OK, so that blog title comes from Stephen King's 1982 film Creepshow, in which an uptight urbanite (note the New York accent "bastids") kills the cockroaches which have invaded his otherwise anti-septic high-rise apartment. This was the kind of flick my film-buff father exposed us kids to at the age of 9 or 10, and the phrase lived on in my family every time we witnessed any insect invasion. This season, we have had a boom of insects-- such that city cockroaches would be inspired... if not then definitely Stephen King!
The warm winter and early spring favored lots of over-wintering bugs, first and foremost, the flea beetle. This row cover is what we use every spring to physically exclude flea beetles. Along with crop rotation, row cover are pretty much the best strategies for dealing with the spring emergence of flea beetles. Usually, by late June the flea beetle's feeding is less intense and we take the fabric (it's spun polyester) off the crop. This year, however, the flea beetles kept on coming! Our kale, which we can usually distribute all summer if we need to, is looking dismal, and we have learned the hard way that any new plantings need to be covered-- even if it gets to be 100 degrees under the cover!
The real devastation this year has come from leaf hoppers. Like flea beetles, these little bastids also suck the juices out of our plants, but they also inject a toxin which simply kills our potatoes. Thus our potato field is bare of any living potato plants.
The good news is that the plants had enough time to set a modest harvest of potatoes (which we will be digging in the coming weeks). The bad news is that a competing pest, the Colorado Potato Beetle, suddenly had no place to go, and so they tried some tomatoes, which were OK:
But then they found the eggplant that was really delicious!
Usually we keep these bugs at bay with a spray of Spinosad and plenty of hand-picking, but this devastation has been nearly complete. Spinosad only works well on the young larva and not the adult. (The picture above actually was taken a few days after spraying... I should have saved my money!)
In fact many pesticide sprays that are permitted for use in organic production do not work well-- whether for fungus or bacterial disease, or insects. So we use a very limited selection of approved sprays, and instead depend on crop rotation, physical barriers, cultural controls (like hand-picking) and our biggest and best solution: tolerance. That is where you come in!

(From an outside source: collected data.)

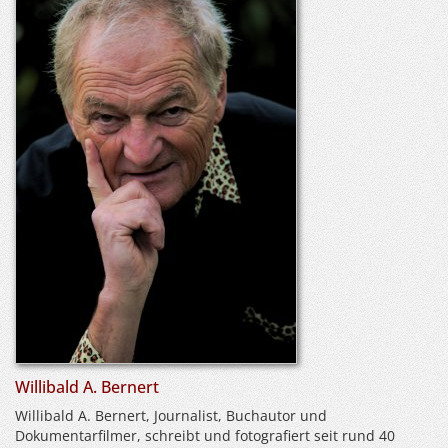
Willibald A. Bernert
Willibald A. Bernert, Journalist, Buchautor und
Dokumentarfilmer, schreibt und fotografiert seit rund 40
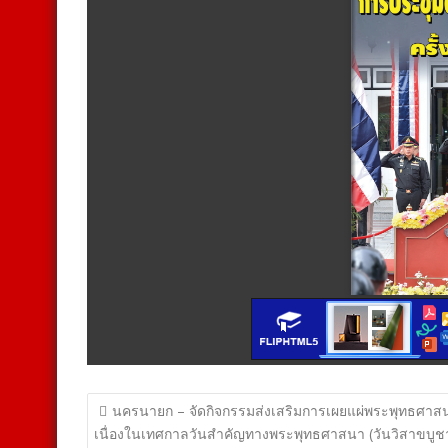
แนะแนว
นครนายก – จัดกิจกรรมส่งเสริมการเผยแผ่พระพุทธศาส
เรื่อง
เนื่องในเทศกาลวันสำคัญทางพระพุทธศาสนา (วันวิสาขบูช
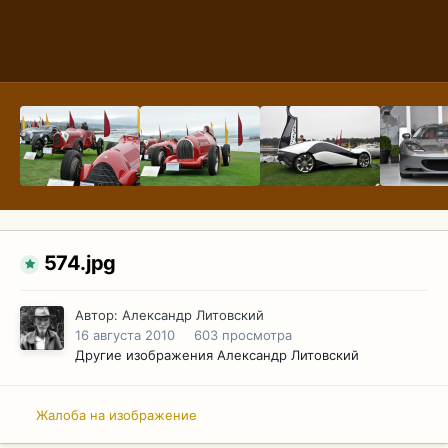
574.jpg
Автор:
Александр Литовский
16 августа 2010
603 просмотра
Другие изображения Александр Литовский
Жалоба на изображение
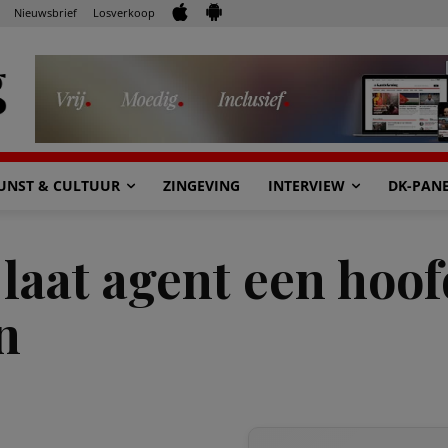
Nieuwsbrief
Losverkoop
UNST & CULTUUR
ZINGEVING
INTERVIEW
DK-PAN
 laat agent een hoof
n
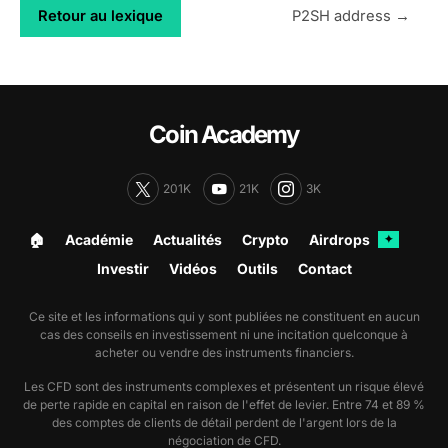
Retour au lexique
P2SH address →
Coin Academy
201K
21K
3K
🏠︎
Académie
Actualités
Crypto
Airdrops
✦
Investir
Vidéos
Outils
Contact
Ce site et les informations qui y sont publiées ne constituent en aucun
cas des conseils en investissement ni une incitation quelconque à
acheter ou vendre des instruments financiers.
Les CFD sont des instruments complexes et présentent un risque élevé
de perte rapide en capital en raison de l'effet de levier. Entre 74 et 89 %
des comptes de clients de détail perdent de l'argent lors de la
négociation de CFD.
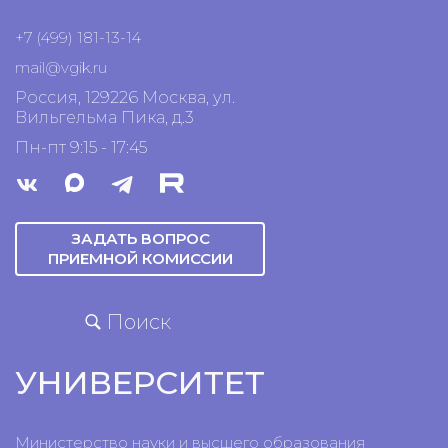
+7 (499) 181-13-14
mail@vgik.
ru
Россия, 129226 Москва, ул.
Вильгельма Пика, д.3
Пн-пт 9:15 - 17:45
ЗАДАТЬ ВОПРОС
ПРИЕМНОЙ КОМИССИИ
Поиск
УНИВЕРСИТЕТ
Министерство науки и высшего образования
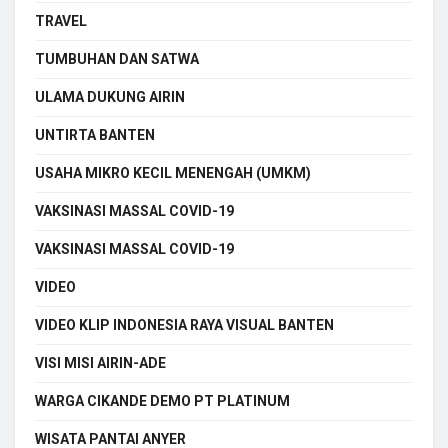
TRAVEL
TUMBUHAN DAN SATWA
ULAMA DUKUNG AIRIN
UNTIRTA BANTEN
USAHA MIKRO KECIL MENENGAH (UMKM)
VAKSINASI MASSAL COVID-19
VAKSINASI MASSAL COVID-19
VIDEO
VIDEO KLIP INDONESIA RAYA VISUAL BANTEN
VISI MISI AIRIN-ADE
WARGA CIKANDE DEMO PT PLATINUM
WISATA PANTAI ANYER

This is corn; it tastes delicious.
Totally untreated organic corn is a rare product in the marketplace for the single reason that farmers don't think their customers have the tolerance to deal with the damage of the inevitable insect pest. But I know you do. You take this otherwise beautiful corn home, you cut that tip off, without showing it to your kids or your spouse, and you enjoy it just as much as the bastids did! (well, almost... it looks to me like those little worms really, really enjoyed it inside that tightly wrapped husk, just loving all that juicy sweetness...)
Cosmetic standards of vegetables in the US are ridiculously high, and at one estimate responsible for 1 billion dollars of waste per year. Remember when Organic was synonymous with small, speckled apples that taste great but didn't look great? Certainly before the days of Whole Foods!

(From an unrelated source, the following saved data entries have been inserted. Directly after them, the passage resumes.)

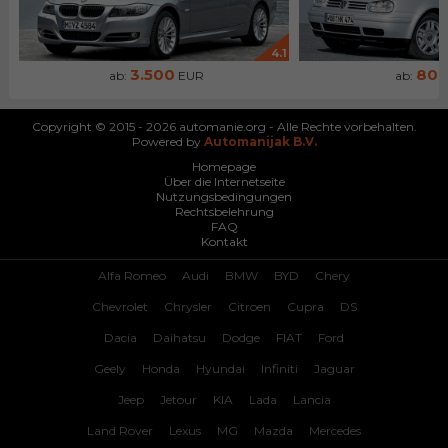
4.1
3.500
80
ab:
EUR
ab:
Copyright © 2015 - 2026 automanie.org - Alle Rechte vorbehalten.
Powered by
Automanijak B.V.
Homepage
Über die Internetseite
Nutzungsbedingungen
Rechtsbelehrung
FAQ
Kontakt
Alfa Romeo
Audi
BMW
BYD
Chery
Chevrolet
Chrysler
Citroen
Cupra
DS
Dacia
Daihatsu
Dodge
FIAT
Ford
Geely
Honda
Hyundai
Infiniti
Jaguar
Jeep
Jetour
KIA
Lada
Lancia
Land Rover
Lexus
MG
Mazda
Mercedes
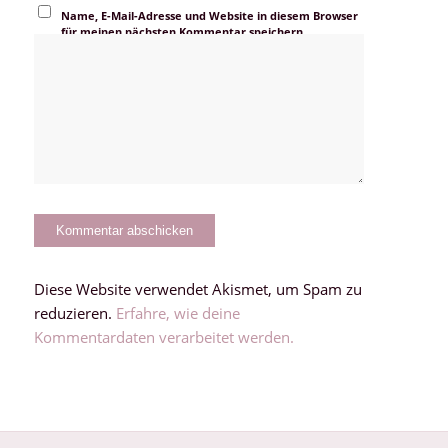
Name, E-Mail-Adresse und Website in diesem Browser
für meinen nächsten Kommentar speichern.
Diese Website verwendet Akismet, um Spam zu
reduzieren.
Erfahre, wie deine
Kommentardaten verarbeitet werden.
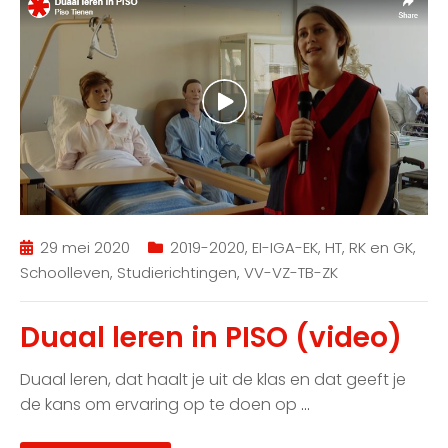
29 mei 2020
2019-2020
,
EI-IGA-EK
,
HT
,
RK en GK
,
Schoolleven
,
Studierichtingen
,
VV-VZ-TB-ZK
Duaal leren in PISO (video)
Duaal leren, dat haalt je uit de klas en dat geeft je
de kans om ervaring op te doen op
…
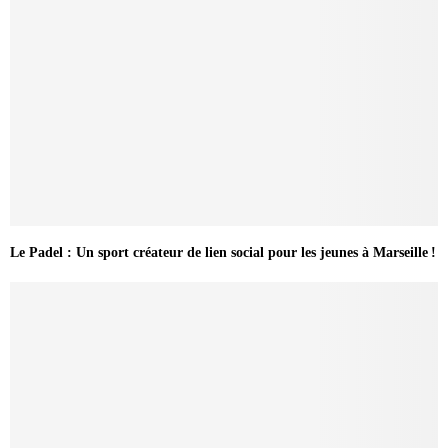
Le Padel : Un sport créateur de lien social pour les jeunes à Marseille !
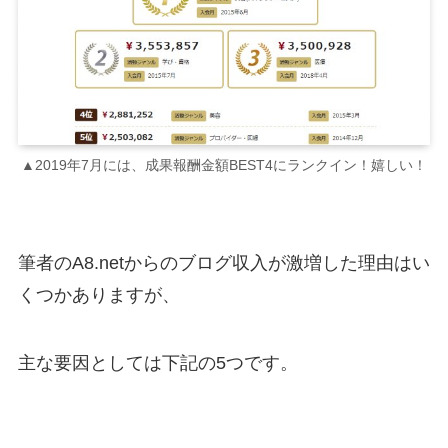
▲2019年7月には、成果報酬金額BEST4にランクイン！嬉しい！
筆者のA8.netからのブログ収入が激増した理由はい
くつかありますが、
主な要因としては下記の5つです。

Ah, but we at Broadturn Farm are guilty too of sheltering our CSA members from the imperfection. We made nearly five gallons of tomato sauce last week from the tomatoes that got bit by another bug: the Tomato Hornworm. They have been relentless, and yes we have sprayed for them too, although a little bit late. Here is a bright spot:
Those little white eggs on its back are little bastids of its own: a kind of predatory wasp which will hatch and eat the caterpillar from the inside out! When I sprayed in that hoophouse, I didn't spray the plants where I saw this poor fellow, because I wanted that one to live long enough to feed the wasps. But here is the plant next to it-- a common sight this year in our tomato plantings:
A plant nearly completely denuded by healthy happy Hornworms.

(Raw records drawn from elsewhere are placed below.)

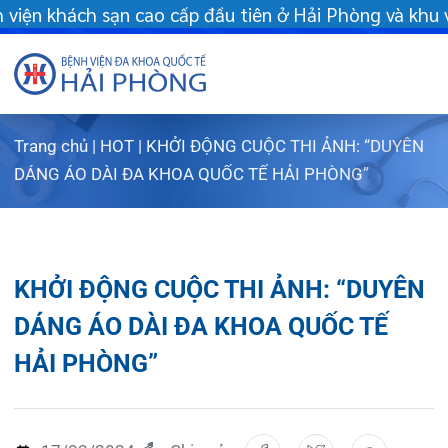
 tiên ở Hải Phòng và khu vực vùng duyên hải Bắc bộ - Khám chữa
Trang chủ
|
HOT
|
KHỞI ĐỘNG CUỘC THI ẢNH: “DUYÊN
Giới thiệu
DÁNG ÁO DÀI ĐA KHOA QUỐC TẾ HẢI PHÒNG”
Dịch vụ
Giới th
Chuyên gi
Sơ đồ t
Khám s
KHỞI ĐỘNG CUỘC THI ẢNH: “DUYÊN
Chuyên k
Sơ đồ k
Dịch vụ
DÁNG ÁO DÀI ĐA KHOA QUỐC TẾ
HẢI PHÒNG”
FLS
Giờ làm
Bảo lãn
Khoa K
Khách hà
Lịch kh
Chạy th
Khoa Ch
17/02/2024
Chia sẻ:
Tin tức
Văn bản
Lấy mẫu
Khoa R
Lịch k
Dược lâm
Phục vụ
Trung t
Hòm th
Tin mới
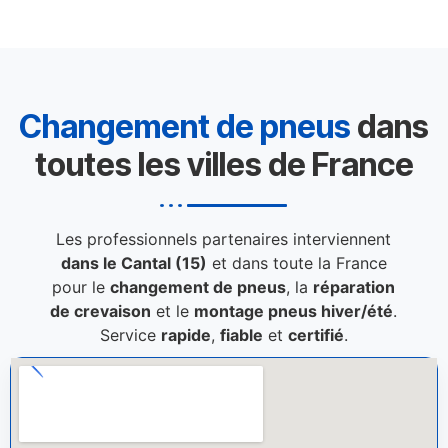
Changement de pneus
dans
toutes les villes de France
Les professionnels partenaires interviennent
dans le Cantal (15)
et dans toute la France
pour le
changement de pneus
, la
réparation
de crevaison
et le
montage pneus hiver/été
.
Service
rapide
,
fiable
et
certifié
.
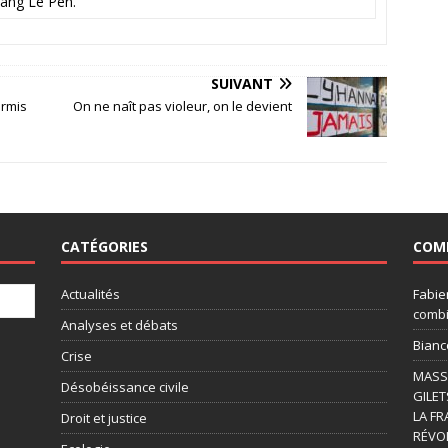
gang Le Pen.
SUIVANT
ermis
On ne naît pas violeur, on le devient
CATÉGORIES
COM
Actualités
Fabie
combi
Analyses et débats
Bianc
Crise
MASSI
Désobéissance civile
GILET
LA FR
Droit et justice
RÉVOL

Well, that's the damage report. We had some feedback last week that we do a great job of being positive about the farm, and of insulating our CSA members from some of the traumatic episodes of farm life. Consider this a first installment on our mission to shatter the myth!
Next week: Stacy reports on "Maggots I Have Known!"
(nevertheless) the Harvest:
Sun Gold Cherry Tomatoes
Summer Squash, Zucchini and Patty Pan Squash
Chard (no kale, remember?)
Blessings on the meal, humans and bastids alike!